We're going to make the driver's job more difficult by saying that the pedal is stiff. Releasing the pedal means it slowly brakes, and pressing the pedal takes time because of its stiffness.
The driver is driving through a town at 50 kph and will soon leave the town. Once back on the main road, the driver plans to accelerate up to 90 kph. How should the driver do it?
The simple solution is to push the pedal hard to accelerate the car, then mostly release the pedal to maintain the correct speed. However, because the pedal is stiff, the car keeps accelerating. The car has now overshot its target speed.
The driver decides to try a different method: releasing the pedal based on how close to the target speed the car is. This is a P controller (it only contains the P component of the PID controller), as it relies on multiplying the error between the current speed and the set speed. As the car gets closer to the target speed, the error reduces, so the driver releases the accelerator a bit more.

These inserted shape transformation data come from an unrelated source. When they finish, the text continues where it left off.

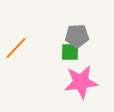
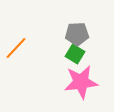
gray pentagon: moved 2 px up
green square: moved 5 px right, 2 px down; rotated 30 degrees clockwise
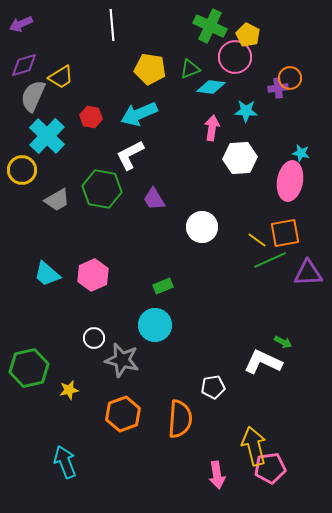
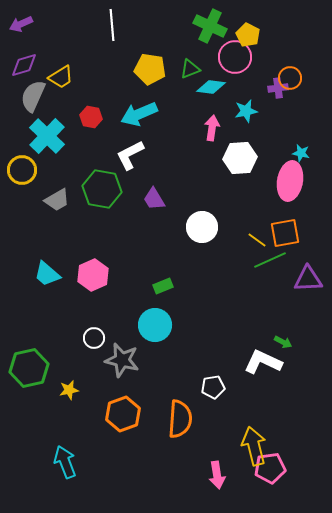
cyan star at (246, 111): rotated 15 degrees counterclockwise
purple triangle at (308, 273): moved 6 px down
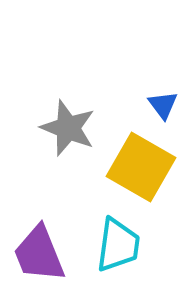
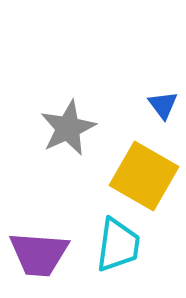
gray star: rotated 26 degrees clockwise
yellow square: moved 3 px right, 9 px down
purple trapezoid: rotated 64 degrees counterclockwise
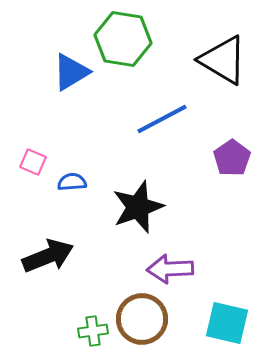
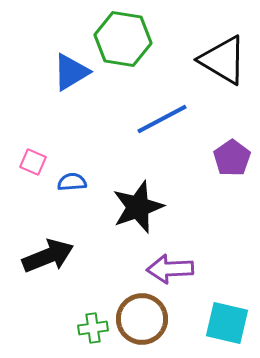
green cross: moved 3 px up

We can see that the car took longer to reach the target speed, but didn't overshoot at all. This is better behaviour for our system, but we could try different Kp values to reach the target speed faster. The best value depends on how the system responds, which is in this is largely defined by how stiff the accelerator pedal is and how fast the car can accelerate.
PID Visualisation Tool
The car example is pretty simple, but already needs a closed loop controller. To better show how the different PID terms work, I've built the interactive tool below. (Cursor saved me a lot of time building it - thanks, Cursor!)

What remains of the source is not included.